From: Randy Dunlap <randy.dunlap@oracle.com>
To: Lee Schermerhorn <Lee.Schermerhorn@hp.com>
Cc: linux-mm@kvack.org, Christoph Lameter <clameter@sgi.com>,
ak@suse.de, Mel Gorman <mel@skynet.ie>,
KAMEZAWA Hiroyuki <kamezawa.hiroyu@jp.fujitsu.com>,
akpm@linux-foundation.org, pj@sgi.com,
Michael Kerrisk <mtk-manpages@gmx.net>,
Eric Whitney <eric.whitney@hp.com>
Subject: Re: [PATCH] Document Linux Memory Policy - V2
Date: Fri, 27 Jul 2007 11:38:36 -0700 [thread overview]
Message-ID: <20070727113836.9471e35e.randy.dunlap@oracle.com> (raw)
In-Reply-To: <1185559260.5069.40.camel@localhost>
On Fri, 27 Jul 2007 14:00:59 -0400 Lee Schermerhorn wrote:
> [PATCH] Document Linux Memory Policy - V2
>
> Documentation/vm/memory_policy.txt | 278 +++++++++++++++++++++++++++++++++++++
> 1 file changed, 278 insertions(+)
>
> Index: Linux/Documentation/vm/memory_policy.txt
> ===================================================================
> --- /dev/null 1970-01-01 00:00:00.000000000 +0000
> +++ Linux/Documentation/vm/memory_policy.txt 2007-07-27 13:40:45.000000000 -0400
> @@ -0,0 +1,278 @@
> +
...
> +
> +MEMORY POLICY CONCEPTS
> +
> +Scope of Memory Policies
> +
> +The Linux kernel supports four more or less distinct scopes of memory policy:
> +
> + System Default Policy: this policy is "hard coded" into the kernel. It
> + is the policy that governs the all page allocations that aren't controlled
drop ^ "the"
> + by one of the more specific policy scopes discussed below.

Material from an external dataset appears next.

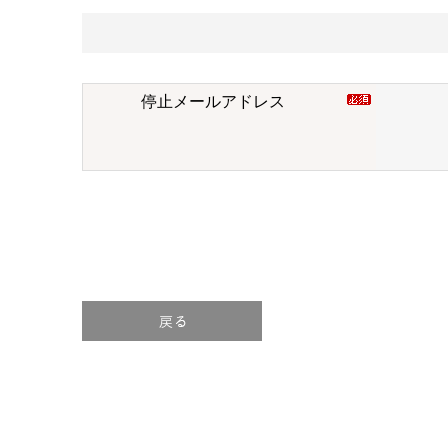
停止メールアドレス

Are these policies listed in order of "less specific scope to more
specific scope"?
> + Task/Process Policy: this is an optional, per-task policy. When defined
> + for a specific task, this policy controls all page allocations made by or
> + on behalf of the task that aren't controlled by a more specific scope.

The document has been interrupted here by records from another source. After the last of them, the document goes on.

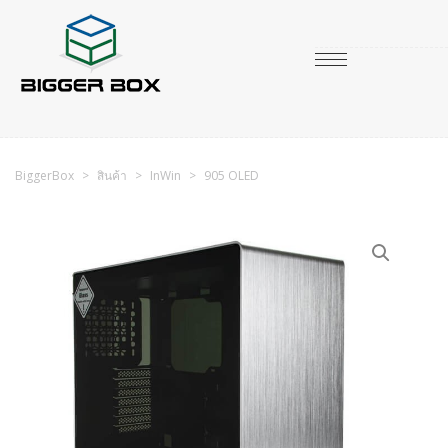
BiggerBox
>
สินค้า
>
InWin
>
905 OLED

> + If a task does not define a task policy, then all page allocations that
> + would have been controlled by the task policy "fall back" to the System
> + Default Policy.
> +
...
> +
> + VMA Policy: A "VMA" or "Virtual Memory Area" refers to a range of a task's
> + virtual adddress space. A task may define a specific policy for a range
> + of its virtual address space. This VMA policy will govern the allocation
> + of pages that back this region of the address space. Any regions of the
> + task's address space that don't have an explicit VMA policy will fall back
> + to the task policy, which may itself fall back to the system default policy.
> +
> + VMA policy applies ONLY to anonymous pages. These include pages
> + allocated for anonymous segments, such as the task stack and heap, and
> + any regions of the address space mmap()ed with the MAP_ANONYMOUS flag.

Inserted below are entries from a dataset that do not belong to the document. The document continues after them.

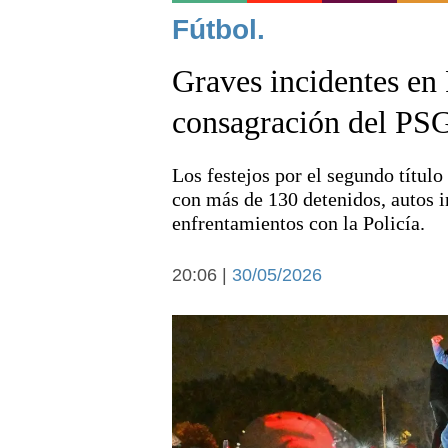
Noticias
Fútbol.
Graves incidentes en 
consagración del PS
Los festejos por el segundo títul
Deportes
con más de 130 detenidos, autos 
enfrentamientos con la Policía.
20:06 |
30/05/2026
Arte y cultura
Economía y campo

> + Anonymous pages copied from private file mappings [files mmap()ed with
> + the MAP_PRIVATE flag] also obey VMA policy, if defined.
> +
> + VMA policies are shared between all tasks that share a virtual address
> + space--a.k.a. threads--independent of when the policy is installed; and
> + they are inherited across fork(). However, because VMA policies refer
> + to a specific region of a task's address space, and because the address
> + space is discarded and recreated on exec*(), VMA policies are NOT
> + inheritable across exec(). Thus, only NUMA-aware applications may
> + use VMA policies.
> +
> + A task may install a new VMA policy on a sub-range of a previously
> + mmap()ed region. When this happens, Linux splits the existing virtual
> + memory area into 2 or 3 VMAs, each with it's own policy.
its
> +
> + By default, VMA policy applies only to pages allocated after the policy
> + is installed. Any pages already faulted into the VMA range remain where
> + they were allocated based on the policy at the time they were
> + allocated. However, since 2.6.16, Linux supports page migration so
> + that page contents can be moved to match a newly installed policy.
> +
> + Shared Policy: This policy applies to "memory objects" mapped shared into
> + one or more tasks' distinct address spaces. Shared policies are applied
> + directly to the shared object. Thus, all tasks that attach to the object
> + share the policy, and all pages allocated for the shared object, by any
> + task, will obey the shared policy.
> +
> + Currently [2.6.22], only shared memory segments, created by shmget(),
> + support shared policy. When shared policy support was added to Linux,
> + the associated data structures were added to shared hugetlbfs segments.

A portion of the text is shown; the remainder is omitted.